= Giorgi Shervashidze (police general) =

Georgian politician

Giorgi "Gia" Shervashidze (გიორგი [გია] შერვაშიძე, born 10 February 1955) is a Georgian politician and retired Lieutenant-General of Police. He commanded the Internal Troops of Georgia from 1996 to 2003.

== Police and military career ==
Born in Zugdidi and descended from a noble Georgian-Abkhaz family, Shervashidze graduated from the Tbilisi High Military School in 1974 and Moscow Frunze Military Academy in 1993. He joined the ranks of the Soviet-era police, militsiya, in 1978 and continued his service in police of independent Georgia in 1991. Having served as Vice-Rector of Police Academy from 1992 to 1994, he then held commanding positions in the Internal Troops and became promoted to major-general in 1996. That year, he was appointed as commander of the Internal Troops of Georgia and in 2002 oversaw a special police operation to clear Georgia's Pankisi Gorge of infiltrating Islamist elements fighting against Russia in neighboring Chechnya.
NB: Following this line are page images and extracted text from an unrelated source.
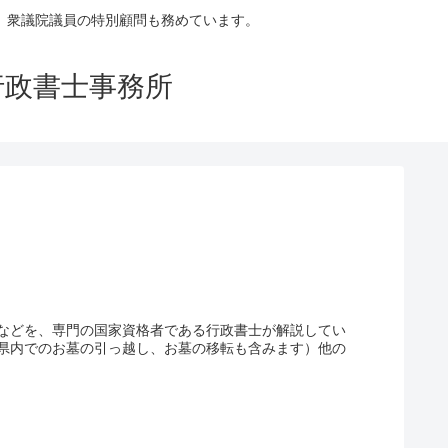
。衆議院議員の特別顧問も務めています。
行政書士事務所
などを、専門の国家資格者である行政書士が解説してい
県内でのお墓の引っ越し、お墓の移転も含みます）他の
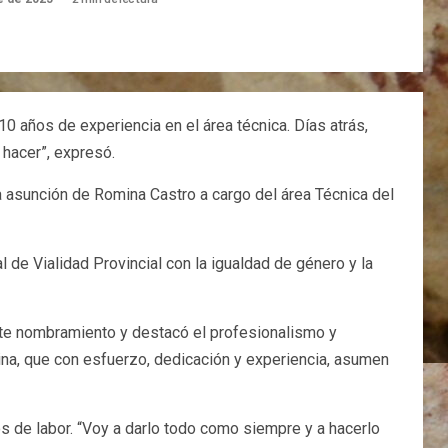
0 años de experiencia en el área técnica. Días atrás,
 hacer”, expresó.
 la asunción de Romina Castro a cargo del área Técnica del
l de Vialidad Provincial con la igualdad de género y la
tante nombramiento y destacó el profesionalismo y
ina, que con esfuerzo, dedicación y experiencia, asumen
s de labor. “Voy a darlo todo como siempre y a hacerlo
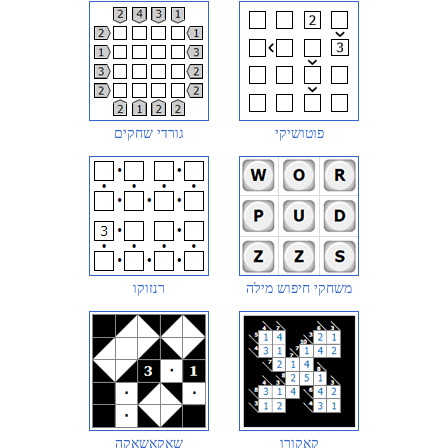
פוטושיקי
גורדי שחקים
משחקי חיפוש מילה
רנזוקו
קאקורו
שאקאשאקה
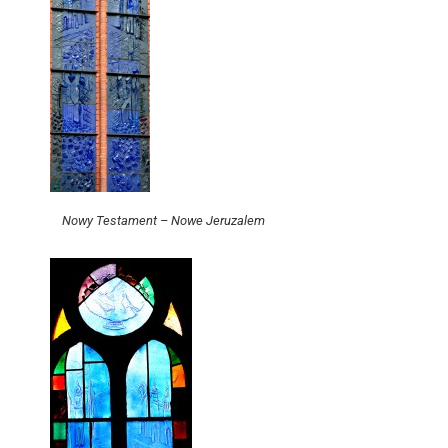
Nowy Testament – Nowe Jeruzalem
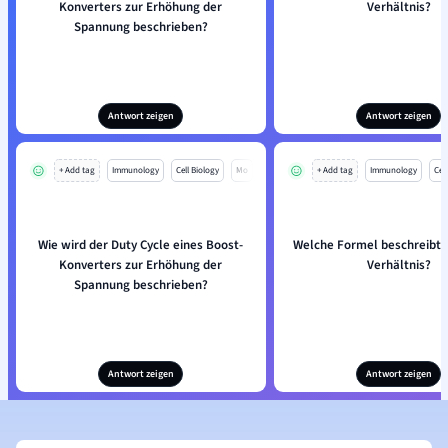
Konverters zur Erhöhung der
Verhältnis?
Spannung beschrieben?
Antwort zeigen
Antwort zeigen
+ Add tag
Immunology
Cell Biology
Mo
+ Add tag
Immunology
Cell
Wie wird der Duty Cycle eines Boost-
Welche Formel beschreibt 
Konverters zur Erhöhung der
Verhältnis?
Spannung beschrieben?
Antwort zeigen
Antwort zeigen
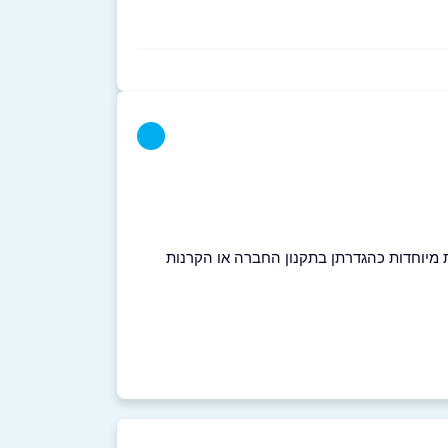
יום והקרנות מיוחדות כהגדרתן בתקנון החברה או הקרנות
He was decorated with the Order of Vakhtang Gorgasali, 3rd Class.

== Political career ==
After the change of power in Georgia as a result of the November 2003 Rose Revolution, Shervashidze was dismissed from service. He became involved in politics in 2007 and made an unsuccessful bid to run for presidency in the 2008 election, but the Georgian election authorities refused to register his candidacy on account of his lack of required number of supporters. He later emerged as one of the leaders of the opposition Christian-Democratic Alliance, which ran, unsuccessfully, in the May 2008 parliamentary election. In June 2008, he was attacked and beaten by four masked men. Shervashidze blamed the government for the attack and cited his independent "public diplomacy" with the Abkhaz side as a reason.